One of those in-between days found me in Wexford on a December day of northward-flying low cloud, occasional mist and an acceptable 12 degrees. I’d come to walk the very atmospheric Raven Point loop just north of Wexford town. This is a waymarked trail of about 9km on easy terrain of “forest tracks, dune trails and beach” – as the information panel in the car park trail head near Curracloe says.
Wexford is famous for its fine beaches. The sea has had its wicked way with the “soft” glacial debris of its east coast over countless cycles of erosion and deposition, winnowing out fine marine and glacial sands.
South of Wexford town, however, hard but beautiful Carnesore granite has resisted the angriest of seas for millennia, preserving the dramatically abrupt southeast “corner” of Ireland, so familiar to us on the map of our island.

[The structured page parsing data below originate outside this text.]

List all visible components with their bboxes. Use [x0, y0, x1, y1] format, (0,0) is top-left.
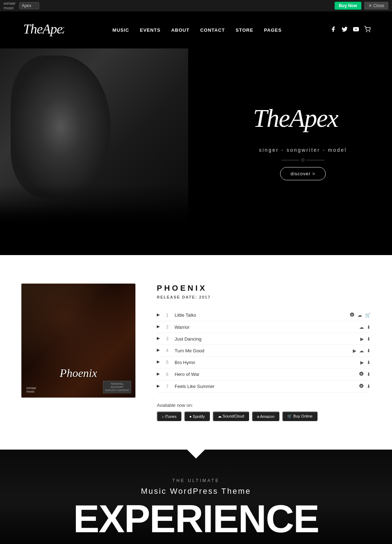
cart-icon[interactable] [364, 26, 371, 34]
facebook-icon[interactable] [330, 26, 336, 34]
spotify-badge[interactable]: ● Spotify [184, 411, 210, 421]
track-number: 1 [166, 313, 171, 318]
nav-contact[interactable]: CONTACT [200, 27, 225, 33]
soundcloud-icon[interactable]: ☁ [359, 348, 364, 353]
spotify-icon[interactable] [359, 371, 364, 377]
nav-about[interactable]: ABOUT [171, 27, 189, 33]
experience-section: THE ULTIMATE Music WordPress Theme EXPER… [0, 450, 392, 544]
experience-content: THE ULTIMATE Music WordPress Theme EXPER… [21, 478, 371, 536]
track-number: 6 [166, 372, 171, 377]
hero-divider [249, 159, 356, 161]
soundcloud-icon[interactable]: ☁ [359, 325, 364, 330]
hero-image-area [0, 48, 188, 227]
table-row: ▶ 7 Feels Like Summer ⬇ [157, 380, 371, 393]
track-actions: ☁ ⬇ [359, 325, 371, 330]
play-button-5[interactable]: ▶ [157, 359, 163, 365]
album-cover: Phoenix sonaarmusic PARENTALADVISORYEXPL… [21, 284, 135, 398]
social-icons [330, 26, 371, 34]
play-button-1[interactable]: ▶ [157, 312, 163, 318]
release-date: RELEASE DATE: 2017 [157, 295, 371, 299]
main-nav: MUSIC EVENTS ABOUT CONTACT STORE PAGES [113, 27, 282, 33]
track-title: Little Talks [175, 312, 350, 318]
play-button-2[interactable]: ▶ [157, 324, 163, 330]
track-number: 5 [166, 360, 171, 365]
track-title: Hero of War [175, 372, 359, 377]
itunes-badge[interactable]: ♪ iTunes [157, 411, 181, 421]
download-icon[interactable]: ⬇ [367, 360, 371, 365]
table-row: ▶ 5 Bro Hymn ▶ ⬇ [157, 357, 371, 368]
nav-events[interactable]: EVENTS [140, 27, 160, 33]
play-button-6[interactable]: ▶ [157, 372, 163, 377]
amazon-badge[interactable]: a Amazon [252, 411, 279, 421]
download-icon[interactable]: ⬇ [367, 336, 371, 342]
track-number: 3 [166, 336, 171, 341]
download-icon[interactable]: ⬇ [367, 384, 371, 389]
nav-music[interactable]: MUSIC [113, 27, 129, 33]
buy-online-badge[interactable]: 🛒 Buy Online [282, 411, 318, 421]
svg-point-2 [366, 31, 367, 32]
cart-track-icon[interactable]: 🛒 [365, 312, 371, 318]
album-title: PHOENIX [157, 284, 371, 293]
table-row: ▶ 6 Hero of War ⬇ [157, 368, 371, 380]
hero-section: TheApex singer - songwriter - model disc… [0, 48, 392, 227]
soundcloud-icon[interactable]: ☁ [357, 312, 362, 318]
discover-button[interactable]: discover > [280, 167, 326, 180]
admin-bar-right: Buy Now ✕ Close [335, 2, 388, 10]
exp-large-text: EXPERIENCE [21, 501, 371, 536]
youtube-track-icon[interactable]: ▶ [353, 348, 356, 353]
track-actions: ☁ 🛒 [350, 312, 371, 318]
spotify-icon[interactable] [359, 383, 364, 389]
available-section: Available now on: ♪ iTunes ● Spotify ☁ S… [157, 403, 371, 421]
close-button[interactable]: ✕ Close [364, 2, 388, 10]
twitter-icon[interactable] [341, 26, 348, 34]
track-number: 4 [166, 348, 171, 353]
album-info: PHOENIX RELEASE DATE: 2017 ▶ 1 Little Ta… [157, 284, 371, 421]
logo-svg: TheApex [21, 19, 64, 38]
site-logo[interactable]: TheApex [21, 19, 64, 41]
track-list: ▶ 1 Little Talks ☁ 🛒 ▶ 2 Warrior ☁ ⬇ [157, 309, 371, 393]
section-triangle [187, 450, 205, 458]
exp-medium-text: Music WordPress Theme [21, 487, 371, 496]
play-button-4[interactable]: ▶ [157, 348, 163, 353]
hero-gradient [0, 205, 392, 227]
youtube-icon[interactable] [353, 26, 359, 34]
parental-advisory-badge: PARENTALADVISORYEXPLICIT CONTENT [103, 381, 131, 393]
buy-now-button[interactable]: Buy Now [335, 2, 361, 10]
youtube-track-icon[interactable]: ▶ [360, 360, 364, 365]
album-cover-icons: sonaarmusic [26, 386, 36, 393]
admin-logo: sonaar music [4, 1, 16, 10]
track-title: Bro Hymn [175, 360, 360, 365]
nav-pages[interactable]: PAGES [264, 27, 282, 33]
youtube-track-icon[interactable]: ▶ [360, 336, 364, 342]
divider-circle [301, 159, 304, 161]
spotify-icon[interactable] [350, 312, 355, 318]
cover-logo-text: sonaarmusic [26, 386, 36, 393]
admin-bar-left: sonaar music Apex [4, 1, 39, 10]
download-icon[interactable]: ⬇ [367, 372, 371, 377]
track-actions: ▶ ⬇ [360, 336, 371, 342]
table-row: ▶ 2 Warrior ☁ ⬇ [157, 321, 371, 333]
download-icon[interactable]: ⬇ [367, 348, 371, 353]
hero-title-svg: TheApex [249, 95, 356, 138]
hero-content: TheApex singer - songwriter - model disc… [249, 95, 356, 180]
table-row: ▶ 1 Little Talks ☁ 🛒 [157, 309, 371, 321]
album-section: Phoenix sonaarmusic PARENTALADVISORYEXPL… [0, 255, 392, 450]
hero-subtitle: singer - songwriter - model [249, 147, 356, 153]
play-button-7[interactable]: ▶ [157, 384, 163, 389]
track-title: Just Dancing [175, 336, 360, 342]
admin-bar: sonaar music Apex Buy Now ✕ Close [0, 0, 392, 11]
nav-store[interactable]: STORE [236, 27, 253, 33]
track-actions: ⬇ [359, 371, 371, 377]
play-button-3[interactable]: ▶ [157, 336, 163, 342]
available-label: Available now on: [157, 403, 371, 408]
track-actions: ▶ ⬇ [360, 360, 371, 365]
exp-small-text: THE ULTIMATE [21, 478, 371, 483]
soundcloud-badge[interactable]: ☁ SoundCloud [213, 411, 249, 421]
site-header: TheApex MUSIC EVENTS ABOUT CONTACT STORE… [0, 11, 392, 48]
theme-select[interactable]: Apex [19, 2, 39, 9]
table-row: ▶ 4 Turn Me Good ▶ ☁ ⬇ [157, 345, 371, 357]
svg-point-3 [369, 31, 370, 32]
track-actions: ▶ ☁ ⬇ [353, 348, 371, 353]
platform-badges: ♪ iTunes ● Spotify ☁ SoundCloud a Amazon… [157, 411, 371, 421]
download-icon[interactable]: ⬇ [367, 325, 371, 330]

The Raven Point is a sand spit, a depositional zone where sand strains mostly southward, creating sand banks and silting issues in the wide Slaney estuary. Its dune system was largely stabilised in the 1950s by the planting of a variety of pines, probably inspired by the great Landes pine forest of the French coast south of Bordeaux, and has been anchored on its west side by the draining of the North Slob.
Its isolation and the inaccessibility of parts of the slob and the sand banks off its southern tip have attracted and/or maintained a wonderful variety of migratory and local birds, again see the very informative panels.
For me that day my sense of the first four kilometres out to the actual point was mostly of the sounds around me: the soughing south wind in the winter trees and a distant sea-sound from somewhere away to my left, over a dune system strewn with pine, bramble and marram grass.
The sounds subtly merged at times and seemed accentuated by the mist-bounded space I walked in. Out at the point, and as I swung around east out of the forest towards the open sea, I walked as if onto a misty island of diffused shadowless light, sand and marram grass, edged by a pine forest responding stiffly to the wind and a white-tipped sea seeming to me more of sound than sight.
From here the path took me back along a pristine beach, in places strewn with dislodged and burnt trees, testaments to storms and forest fires.
A unique assembly of forest, dunes and beach, vaguely conjuring up visions of a tropical shore, make this a beautiful sheltered low-level and easy walk on any day and in virtually any conditions.